70. Business Lunch
30.04.2026
ara region bern ag: Von der Kläranlage zur Energiezentrale der Zukunft
Der 70. Business Lunch der Klimaplattform führte zur ara region bern ag – und machte eindrücklich sichtbar, wie sich diese zu einem modernen Umwelt- und Energieunternehmen entwickelt hat.
Infrastruktur als Generationenaufgabe
In seiner Begrüssung betonte Alec von Graffenried die zentrale Rolle nachhaltiger Infrastruktur.

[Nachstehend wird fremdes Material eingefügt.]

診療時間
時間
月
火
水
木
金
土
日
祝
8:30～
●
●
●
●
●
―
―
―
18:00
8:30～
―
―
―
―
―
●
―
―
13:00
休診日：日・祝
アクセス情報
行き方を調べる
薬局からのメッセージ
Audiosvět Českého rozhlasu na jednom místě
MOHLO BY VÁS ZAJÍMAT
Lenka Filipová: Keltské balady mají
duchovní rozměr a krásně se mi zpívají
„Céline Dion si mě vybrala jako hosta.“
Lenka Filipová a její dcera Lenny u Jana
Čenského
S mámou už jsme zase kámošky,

Der Gewässerschutz sei eine der grossen Erfolgsgeschichten der letzten Jahrzehnte: Was heute selbstverständlich erscheint – saubere Flüsse und Seen – ist das Resultat vorausschauender Investitionen in den 1970er- und 1980er-Jahren.

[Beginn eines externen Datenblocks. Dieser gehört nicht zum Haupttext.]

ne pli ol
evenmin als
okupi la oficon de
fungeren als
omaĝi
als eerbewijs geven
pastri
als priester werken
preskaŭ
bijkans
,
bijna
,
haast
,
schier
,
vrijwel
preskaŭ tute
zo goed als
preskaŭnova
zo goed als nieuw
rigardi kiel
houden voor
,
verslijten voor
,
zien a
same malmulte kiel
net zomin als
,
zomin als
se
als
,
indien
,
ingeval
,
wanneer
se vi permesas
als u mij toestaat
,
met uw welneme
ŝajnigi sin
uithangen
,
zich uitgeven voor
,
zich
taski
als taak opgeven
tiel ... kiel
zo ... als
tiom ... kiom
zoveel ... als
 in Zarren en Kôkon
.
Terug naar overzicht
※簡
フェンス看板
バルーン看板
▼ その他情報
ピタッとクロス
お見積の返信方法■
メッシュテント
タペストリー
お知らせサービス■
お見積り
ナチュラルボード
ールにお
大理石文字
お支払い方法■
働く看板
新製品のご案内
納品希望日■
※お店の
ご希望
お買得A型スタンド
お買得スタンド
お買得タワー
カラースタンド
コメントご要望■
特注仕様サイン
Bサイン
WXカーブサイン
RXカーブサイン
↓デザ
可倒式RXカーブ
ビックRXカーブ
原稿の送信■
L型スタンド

Damals wie heute geht es um eine Generationenaufgabe. Während frühere Generationen die Grundlage für saubere Gewässer schufen, liegt es heute an uns, die Energieversorgung auf erneuerbare Quellen auszurichten. arabern steht exemplarisch für diesen Wandel – und für den Anspruch, auch kommenden Generationen eine funktionierende und nachhaltige Infrastruktur zu hinterlassen.
Gemeinsam Wirkung erzielen: 20 Jahre Klimaplattform
Seit 20 Jahren bringt die Klimaplattform Wirtschaft und öffentliche Hand zusammen, um konkrete Lösungen zu entwickeln – oft mit Fokus auf zukunftsfähige Infrastrukturen. Die Bilanz ist eindrücklich: Über 180’000 Tonnen CO₂ konnten eingespart und der Ausbau erneuerbarer Energien massgeblich vorangetrieben werden.

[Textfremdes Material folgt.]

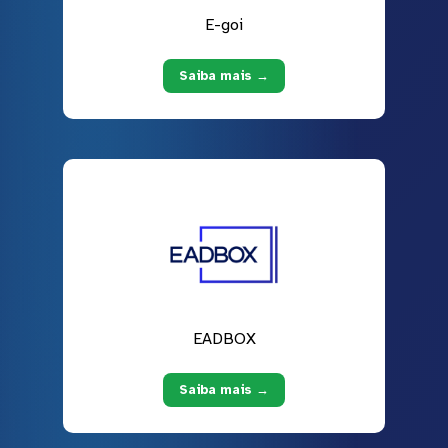
E-goi
Saiba mais →
EADBOX
Saiba mais →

Im Rahmen des Business Lunches stellte Natalie Schäfer, Leiterin Umwelt und Energie beim Amt für Umweltschutz Jahresbericht 2025 vor. Mit 31’207 Tonnen eingespartem CO₂ und einem starken Zubau erneuerbarer Energien war es das erfolgreichste Jahr seit Bestehen der Klimaplattform.
Der Blick richtet sich nun nach vorn: Netto-Null bis 2045. Eine neue Charta soll Verbindlichkeit, Transparenz und Zusammenarbeit stärken – zentrale Voraussetzungen, um dieses Ziel gemeinsam zu erreichen.
arabern: Energie- und Umweltzentrale der Zukunft
Adrian Schuler und weitere Mitarbeitende der arabern zeigten auf einer anschliessenden Führung eindrücklich, wie sich die Anlage weiterentwickelt hat.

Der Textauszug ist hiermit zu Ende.